Bank dengan rata-rata jumlah karyawan per unit kantor terbanyak adalah Panin Bank. Menurut data per November 2011, Panin menempatkan 107 karyawan di tiap kantornya. Total jumlah karyawan Panin sendiri sebenarnya tidak banyak, hanya 5.479 karyawan. Besarnya rata-rata karyawan per kantor yang dimiliki Panin bisa jadi sangat wajar. Kantor layanan Panin hanya ada di kota-kota besar. Jumlah keseluruhan jaringan kantor Panin adalah 51 kantor, yakni 1 kantor pusat, 48 kantor cabang, 1 kantor perwakilan di Singapura, dan 1 kantor cabang di Cayman Islands.

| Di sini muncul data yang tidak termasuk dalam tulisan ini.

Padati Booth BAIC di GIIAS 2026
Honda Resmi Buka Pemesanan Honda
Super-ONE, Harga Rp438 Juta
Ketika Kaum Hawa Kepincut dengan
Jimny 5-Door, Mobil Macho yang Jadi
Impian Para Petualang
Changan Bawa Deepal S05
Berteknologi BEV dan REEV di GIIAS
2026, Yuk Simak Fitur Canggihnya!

Pengeluaran untuk gaji dan tunjangan karyawan Panin hanya menghabiskan 7,3 persen dari total beban operasionalnya.

Dua bank beraset terbesar, Mandiri dan BRI berada dibawah Danamon dalam jumlah tenaga kerja. Meski begitu harus digaris bawahi bahwa jumlah riil kedua bank tersebut bisa jadi lebih banyak. Hal ini karena laporan keuangan keduanya tidak memberi penjelasan secara mendetail seperti Danamon.

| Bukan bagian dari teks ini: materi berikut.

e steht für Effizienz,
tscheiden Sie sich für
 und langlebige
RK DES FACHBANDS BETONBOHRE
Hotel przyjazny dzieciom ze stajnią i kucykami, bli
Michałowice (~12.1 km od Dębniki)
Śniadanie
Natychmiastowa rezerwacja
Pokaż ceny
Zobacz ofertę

Pada periode yang sama, Mandiri memiliki 27.305 karyawan, 2.069 karyawan lebih banyak dibanding periode sebelumnya. Sayangnya tak ada keterangan detail apakah jumlah tersebut karyawan tetap saja atau keseluruhan karyawan. Rata-rata karyawan per unit kantornya adalah 18 orang. Untuk pengeluaran gaji dan tunjangan, Mandiri menghabiskan Rp 4,86 triliun atau sekitar 17,7 persen dari total beban operasional.

Sementara BRI memiliki 38.228 karyawan per November 2011. Dibandingkan bank besar lainnya, BRI relatif adem dalam menambah karyawan. Pada periode ini hanya ada tambahan 584 karyawan. Di tiap unitnya bank tertua di Indonesia ini hanya menempatkan 5 karyawan. Wajar karena jumlah kantornya jauh lebih banyak dibandingkan bank lainnya dan sudah sampai ke pelosok desa. Total kantor BRI mencapai 7.761 unit kantor. Pengeluaran untuk gaji dan tunjangan karyawan BRI menghabiskan 22,1persen dari total Rp 28,23 triliun beban operasionalnya.

Jika mengacu pada data, bank yang paling tidak efisien kebanyakan adalah bank beraset kecil. Bisa jadi hal ini karena skala operasionalnya belum mencapai titik optimal. Tingkat efisiensi bank beraset besar kebanyakan lebih baik dari rata-rata industri. Meski begitu dengan pengetatan kebijakan outsourcing, efisiensi bank besar juga berpotensi menurun. Perlu ada terobosan strategi baru untuk memitigasi risiko inefisiensi operasional bank. Memaksimalkan kapasitas kerja karyawan yang sudah ada dengan teknologi informasi misalnya.